Beachten Sie, dass Sie den Kapitalgewinn selbst nicht zu Ihrem Einkommen hinzufügen, sondern den steuerpflichtigen Kapitalgewinn, der 50% des Kapitalgewinns entspricht.

Beispiel: Nehmen wir an, das Gemälde wurde für $5.000 gekauft und Ihre Kosten waren $2.000, Ihr Kapitalgewinn wäre $3.000, aber Ihr steuerbarer Kapitalgewinn wäre nur $1.500; dieser $1.500 steuerpflichtige Kapitalgewinn würde zu Ihrem steuerpflichtigen Einkommen hinzugefügt und zu Ihrem Grenzsteuersatz besteuert.

Um Ihre Frage zu beantworten, gibt es keine Möglichkeit, einen Kapitalgewinn zu schützen, den Sie möglicherweise aus Steuern erzielt haben, da der Gewinn nicht in einer TFSA entstanden ist.
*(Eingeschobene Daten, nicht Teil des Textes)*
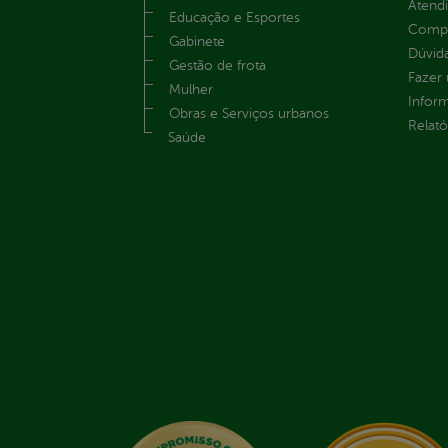
Atend
Educação e Esportes
Compe
Gabinete
Dúvid
Gestão de frota
Fazer
Mulher
Infor
Obras e Serviços urbanos
Relató
Saúde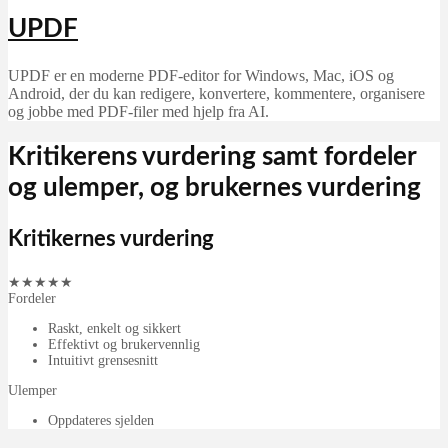
UPDF
UPDF er en moderne PDF-editor for Windows, Mac, iOS og
Android, der du kan redigere, konvertere, kommentere, organisere
og jobbe med PDF-filer med hjelp fra AI.
Kritikerens vurdering samt fordeler
og ulemper, og brukernes vurdering
Kritikernes vurdering
★
★
★
★
★
Fordeler
Raskt, enkelt og sikkert
Effektivt og brukervennlig
Intuitivt grensesnitt
Ulemper
Oppdateres sjelden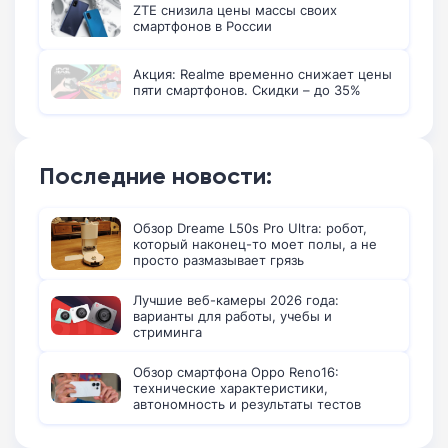
ZTE снизила цены массы своих
смартфонов в России
Акция: Realme временно снижает цены
пяти смартфонов. Скидки – до 35%
Последние новости:
Обзор Dreame L50s Pro Ultra: робот,
который наконец-то моет полы, а не
просто размазывает грязь
Лучшие веб-камеры 2026 года:
варианты для работы, учебы и
стриминга
Обзор смартфона Oppo Reno16:
технические характеристики,
автономность и результаты тестов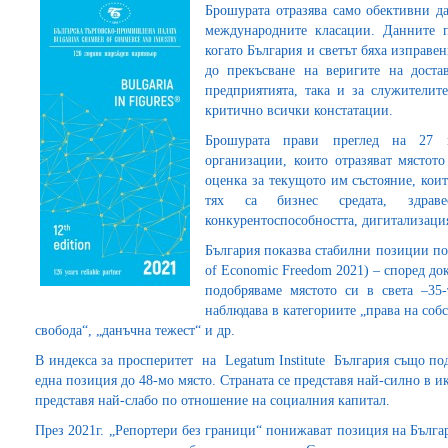
Брошурата отразява само обективни да
международните класации. Данните по
когато България и светът бяха изправе
до прекъсване на веригите на доста
предприятията, така и за служителите
критично всички констатации.
Брошурата прави преглед на 27 
организации, които отразяват мястот
оценка за текущото им състояние, коит
тях са бизнес средата, здравео
конкурентоспособността, дигитализация
България показва стабилни позиции по
of Economic Freedom 2021) – според д
подобряваме мястото си в света –35-
наблюдава в категориите „права на собс
свобода“, „данъчна тежест“ и др.
В индекса за просперитет на Legatum Institute България също под
една позиция до 48-мо място. Страната се представя най-силно в и
представя най-слабо по отношение на социалния капитал.
През 2021г. „Репортери без граници“ понижават позиция на Българ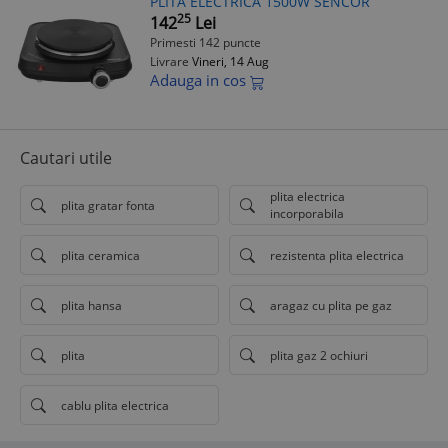
PLITA ELECTRICA 1500W SENCOR
25
142
Lei
Primesti 142 puncte
Livrare
Vineri, 14 Aug
Adauga in cos
Cautari utile
plita electrica
plita gratar fonta
incorporabila
plita ceramica
rezistenta plita electrica
plita hansa
aragaz cu plita pe gaz
plita
plita gaz 2 ochiuri
cablu plita electrica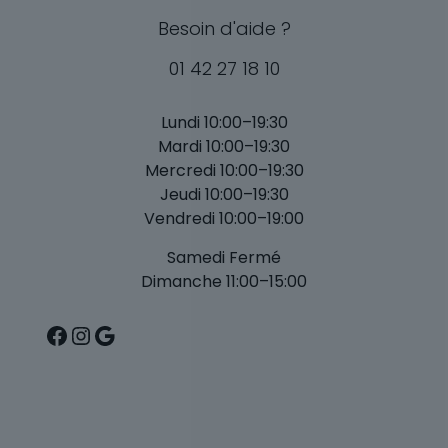
Besoin d'aide ?
01 42 27 18 10
Lundi 10:00–19:30
Mardi 10:00–19:30
Mercredi 10:00–19:30
Jeudi 10:00–19:30
Vendredi 10:00–19:00
Samedi Fermé
Dimanche 11:00–15:00
Facebook
Instagram
Google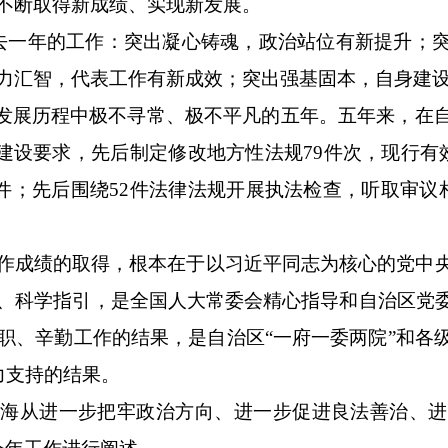
不断取得新成绩、实现新发展。
去一年的工作：突出凝心铸魂，政治站位有新提升；
力汇智，代表工作有新成效；突出强基固本，自身建
发展历程中极不寻常、极不平凡的五年。五年来，在
建设要求，先后制定修改地方性法规
79
件次，现行有
件；先后围绕
52
件法律法规开展执法检查，听取审议
作成绩的取得，根本在于以习近平同志为核心的党中
、科学指引，是全国人大常委会精心指导和自治区党
职、辛勤工作的结果，是自治区
“
一府一委两院
”
和各
力支持的结果。
海从进一步把牢政治方向、进一步促进良法善治、进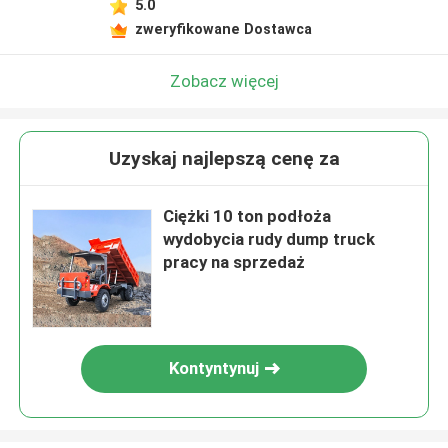
5.0
zweryfikowane Dostawca
Zobacz więcej
Uzyskaj najlepszą cenę za
Ciężki 10 ton podłoża
wydobycia rudy dump truck
pracy na sprzedaż
Kontyntynuj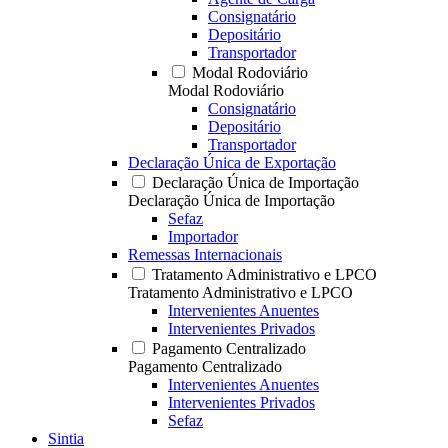
Consignatário
Depositário
Transportador
Modal Rodoviário
Modal Rodoviário
Consignatário
Depositário
Transportador
Declaração Única de Exportação
Declaração Única de Importação
Declaração Única de Importação
Sefaz
Importador
Remessas Internacionais
Tratamento Administrativo e LPCO
Tratamento Administrativo e LPCO
Intervenientes Anuentes
Intervenientes Privados
Pagamento Centralizado
Pagamento Centralizado
Intervenientes Anuentes
Intervenientes Privados
Sefaz
Sintia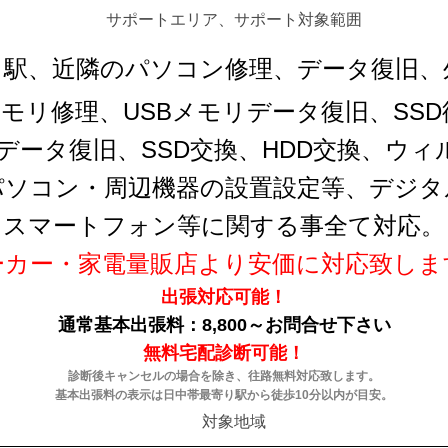
サポートエリア、サポート対象範囲
駅、近隣のパソコン修理、データ復旧、
メモリ修理、USBメモリデータ復旧、SSD復
データ復旧、SSD交換、HDD交換、ウ
パソコン・周辺機器の設置設定等、デジタ
スマートフォン等に関する事全て対応。
ーカー・家電量販店より安価に対応致しま
出張対応可能！
通常基本出張料：8,800～お問合せ下さい
無料宅配診断可能！
診断後キャンセルの場合を除き、往路無料対応致します。
基本出張料の表示は日中帯最寄り駅から徒歩10分以内が目安。
対象地域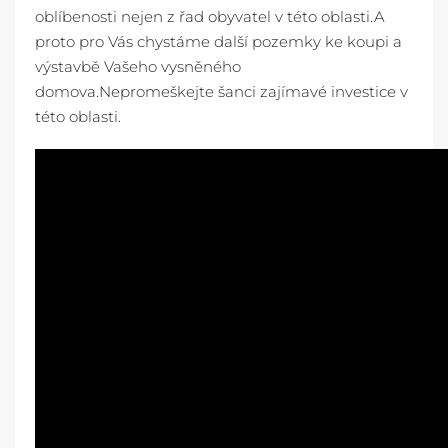
oblíbenosti nejen z řad obyvatel v této oblasti.A
proto pro Vás chystáme další pozemky ke koupi a
výstavbě Vašeho vysněného
domova.Nepromeškejte šanci zajímavé investice v
této oblasti.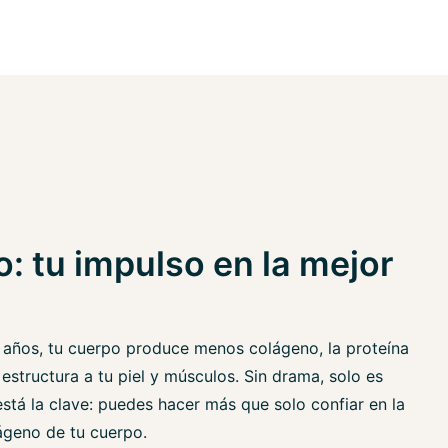
: tu impulso en la mejor
 años, tu cuerpo produce menos colágeno, la proteína
estructura a tu piel y músculos. Sin drama, solo es
está la clave: puedes hacer más que solo confiar en la
ágeno de tu cuerpo.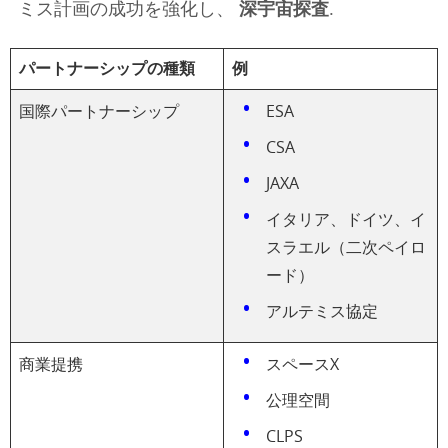
ミス計画の成功を強化し、
深宇宙探査
.
パートナーシップの種類
例
国際パートナーシップ
ESA
CSA
JAXA
イタリア、ドイツ、イ
スラエル（二次ペイロ
ード）
アルテミス協定
商業提携
スペースX
公理空間
CLPS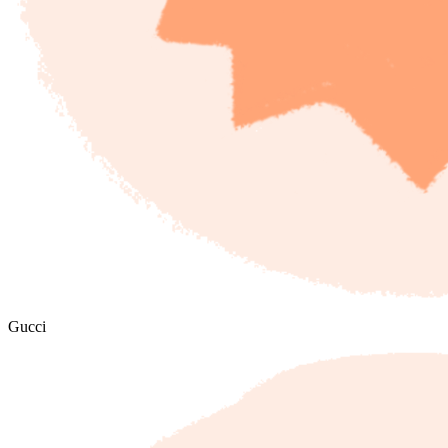
Gucci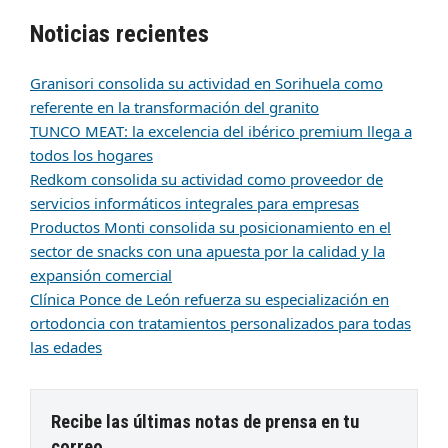
Noticias recientes
Granisori consolida su actividad en Sorihuela como
referente en la transformación del granito
TUNCO MEAT: la excelencia del ibérico premium llega a
todos los hogares
Redkom consolida su actividad como proveedor de
servicios informáticos integrales para empresas
Productos Monti consolida su posicionamiento en el
sector de snacks con una apuesta por la calidad y la
expansión comercial
Clínica Ponce de León refuerza su especialización en
ortodoncia con tratamientos personalizados para todas
las edades
Recibe las últimas notas de prensa en tu
correo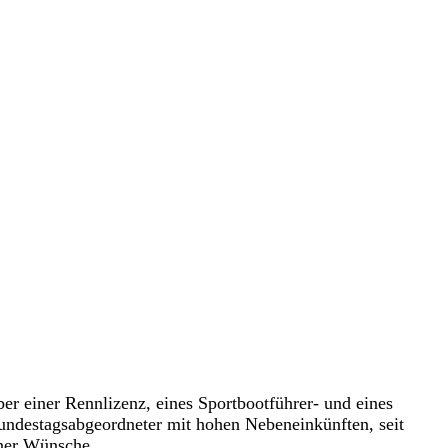
ber einer Rennlizenz, eines Sportbootführer- und eines
Bundestagsabgeordneter mit hohen Nebeneinkünften, seit
iner Wünsche.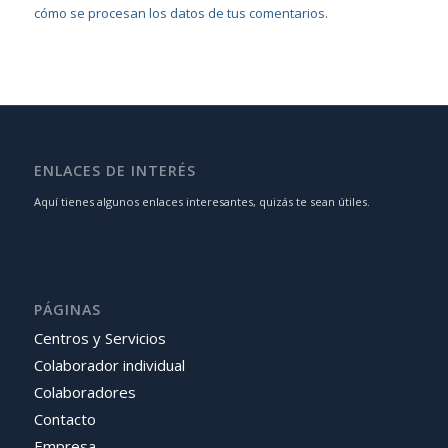
cómo se procesan los datos de tus comentarios.
ENLACES DE INTERÉS
Aquí tienes algunos enlaces interesantes, quizás te sean útiles.
PÁGINAS
Centros y Servicios
Colaborador individual
Colaboradores
Contacto
Empresa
Zusätzlich, wenn Sie der Besitzer des Gemäldes waren, dann müssen Sie die Steuer auf jeden steuerpflichtigen Kapitalgewinn zahlen, nicht auf Ihren Bruder, also wird es die Steuern, die er zahlen muss, nicht beeinflussen.

Wenn Sie diese Kunst jedoch aus dem Nachlass Ihrer Eltern erhalten haben und wenn zuvor ein steuerpflichtiger Kapitalgewinn entstanden ist, könnte dies bedeuten, dass Sie keinen steuerpflichtigen Kapitalgewinn haben oder der steuerpflichtige Kapitalgewinn beispielsweise minimal sein kann:

Zum Beispiel haben deine Eltern 2.000 Dollar für das Bild bezahlt und als sie es bestanden haben, war es 5.000 Dollar wert. Ähnlich wie im obigen Beispiel würde sich der steuerpflichtige Kapitalgewinn auf 1.500 US-Dollar belaufen, der möglicherweise in Form von Nachlasssteuern gezahlt wurde. Wenn dieser steuerpflichtige Kapitalgewinn für Ihre neue bereinigte Kostenbasis berücksichtigt worden wäre, wäre dies $5.000, was bedeutet, wenn Sie das Gemälde für $5.000 verkaufen würden, gäbe es keinen Kapitalgewinn.

Wenn Sie schauen, um die Erlöse zu sparen, die später im Ruhestand verwendet werden, dann würde ich vorschlagen, das Geld in eine TFSA zu stecken, um das Wachstum auf diesem Geld vor Steuern zu schützen.

Andrew Fox ist zertifizierter Finanzplaner bei Fox Wealth Management in Calgary.